(Saved data entries)
· · · · · · ·
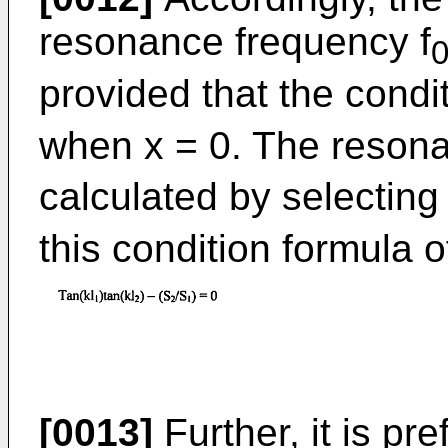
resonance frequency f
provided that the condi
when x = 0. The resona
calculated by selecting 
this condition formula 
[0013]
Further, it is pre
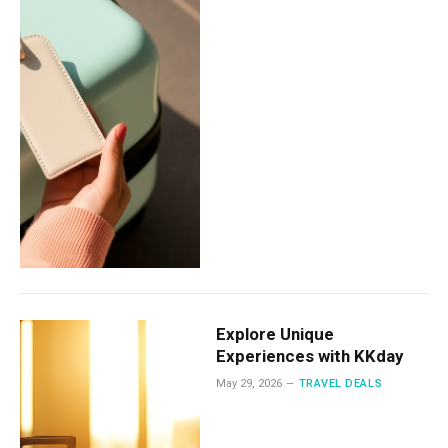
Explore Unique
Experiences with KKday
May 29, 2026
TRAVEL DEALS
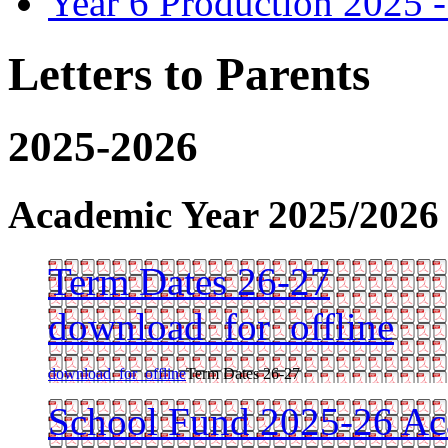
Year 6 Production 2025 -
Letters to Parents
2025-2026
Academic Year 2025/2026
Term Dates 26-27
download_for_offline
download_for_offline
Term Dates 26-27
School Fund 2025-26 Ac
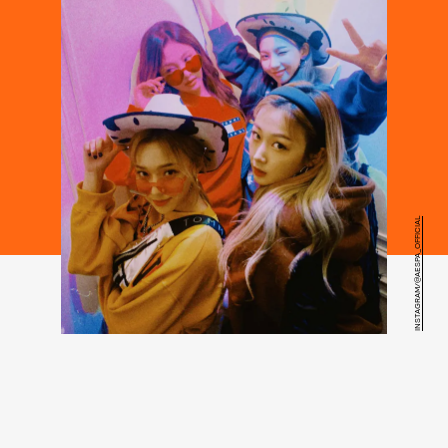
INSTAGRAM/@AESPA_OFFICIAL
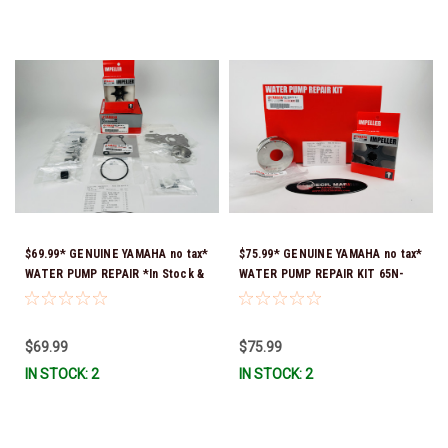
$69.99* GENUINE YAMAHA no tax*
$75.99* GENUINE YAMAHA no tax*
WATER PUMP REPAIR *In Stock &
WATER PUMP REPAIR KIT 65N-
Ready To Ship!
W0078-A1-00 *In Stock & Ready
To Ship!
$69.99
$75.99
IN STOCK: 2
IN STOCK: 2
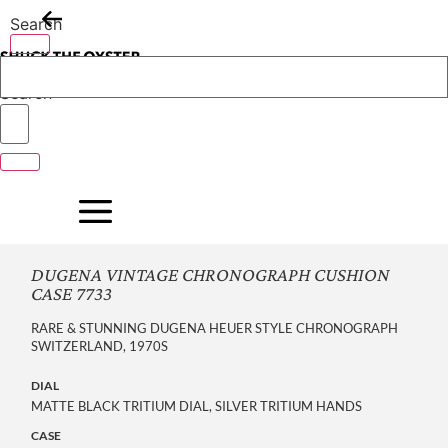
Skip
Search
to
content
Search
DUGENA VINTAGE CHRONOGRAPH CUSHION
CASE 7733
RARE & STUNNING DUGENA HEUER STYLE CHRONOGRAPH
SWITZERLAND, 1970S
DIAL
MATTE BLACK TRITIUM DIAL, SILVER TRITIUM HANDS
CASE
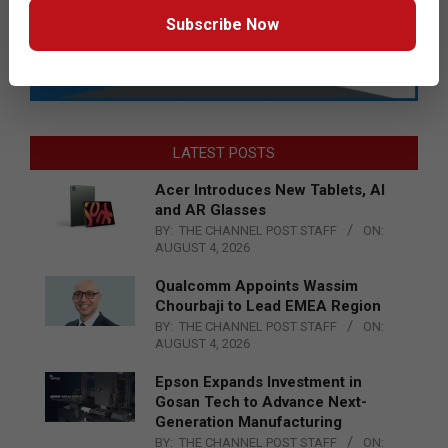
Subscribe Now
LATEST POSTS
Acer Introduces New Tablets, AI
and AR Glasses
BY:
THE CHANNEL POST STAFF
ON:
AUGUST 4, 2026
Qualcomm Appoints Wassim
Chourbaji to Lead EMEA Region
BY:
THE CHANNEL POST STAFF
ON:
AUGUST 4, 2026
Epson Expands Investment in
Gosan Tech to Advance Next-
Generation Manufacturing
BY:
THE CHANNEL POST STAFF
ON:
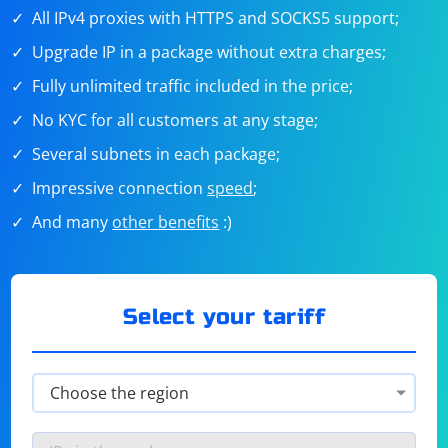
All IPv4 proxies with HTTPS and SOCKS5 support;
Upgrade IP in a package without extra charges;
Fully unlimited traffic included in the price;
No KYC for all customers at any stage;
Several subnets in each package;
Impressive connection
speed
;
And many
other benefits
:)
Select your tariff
· · · · · · ·
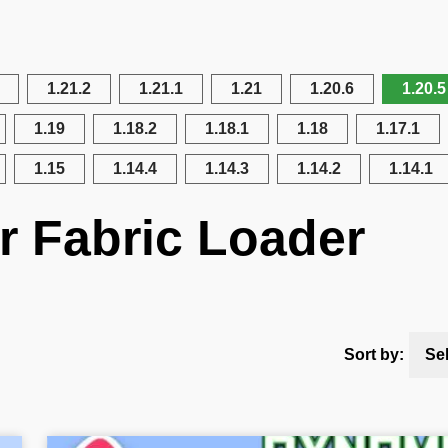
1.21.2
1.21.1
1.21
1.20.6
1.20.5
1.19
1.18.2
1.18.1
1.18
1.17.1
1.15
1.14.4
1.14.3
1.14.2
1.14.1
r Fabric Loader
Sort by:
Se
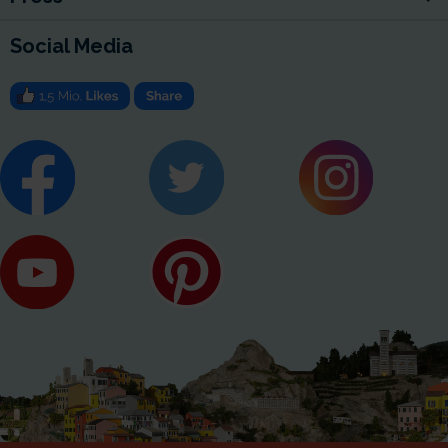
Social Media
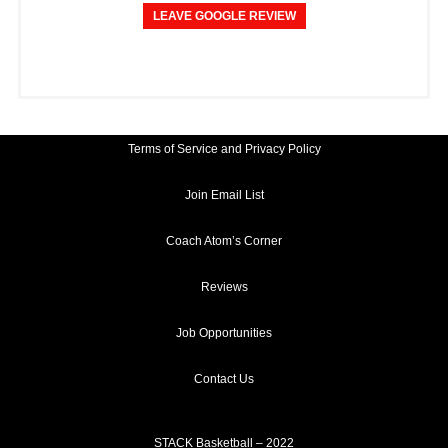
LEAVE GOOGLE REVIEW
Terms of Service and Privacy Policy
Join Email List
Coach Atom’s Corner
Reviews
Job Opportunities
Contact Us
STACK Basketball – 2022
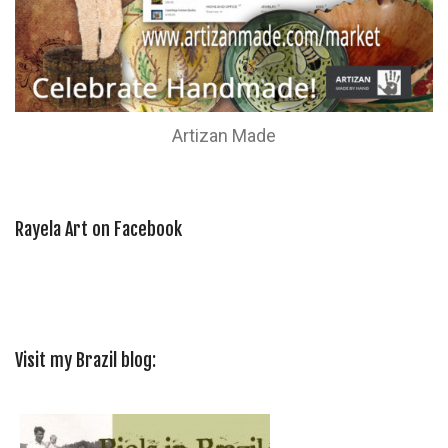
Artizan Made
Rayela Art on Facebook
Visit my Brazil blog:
· · · · · · ·
Starting at the line that has "Impressive connection" in the records above, restate word for word every line until the one that has "Select your tariff", and include that one as well.

Impressive connection
speed
;
And many
other benefits
:)
Select your tariff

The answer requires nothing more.